Wednesday, August 26, 2020

Lasers, Deforming Mirrors, and Astronomy

If you follow astronomical technology at all, you know that telescopes are getting bigger. The largest mirrors in use now are between 8 and 10 metres in diameter, and three telescopes in the 30- to 40-metre range are either being planned or under construction. 

But making a mirror bigger doesn't solve the main problem terrestrial astronomers face, namely the distortions caused by the Earth's atmosphere. You can solve this by putting your telescope in space (the Hubble Space Telescope), but we can't currently orbit really big mirrors.

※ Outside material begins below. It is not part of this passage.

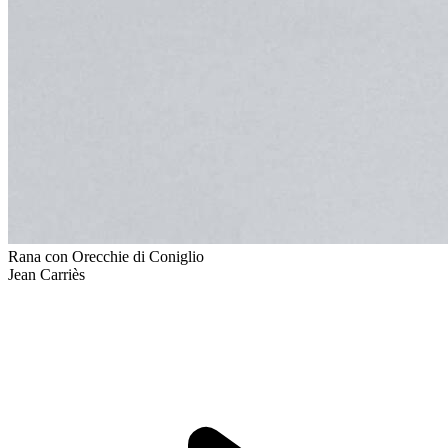
Rana con Orecchie di Coniglio
Jean Carriès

Astronomers, ever inventive, have found a way around that, by bending the mirrors of their telescopes or their instruments in real time to compensate for the distortion. They shoot lasers into the atmosphere to create a guide star and use that and fast, sophisticated computer programs to figure out how to deform the mirror to reverse the atmospheric distortion. 

One of the best explanations of how this works that I've found, is this Twitter thread on the People of Space account. 

In order to take full advantage of the fact that large mirrors can resolve finer details we must therefore find a way to counteract atmospheric turbulence. We can do this with a technique called adaptive optics. That's like the best prescription glasses you could wish for :-)

This is the gist of it: by taking 1000s of images per second of a star we can measure how it’s deformed at any instant. We then make the light of that star bounce off a small deformable mirror whose shape changes very rapidly to precisely counteract these distortions.

The thread is also well illustrated, worth looking at just for the pictures.

Looks like a Star Wars battle station, doesn't it?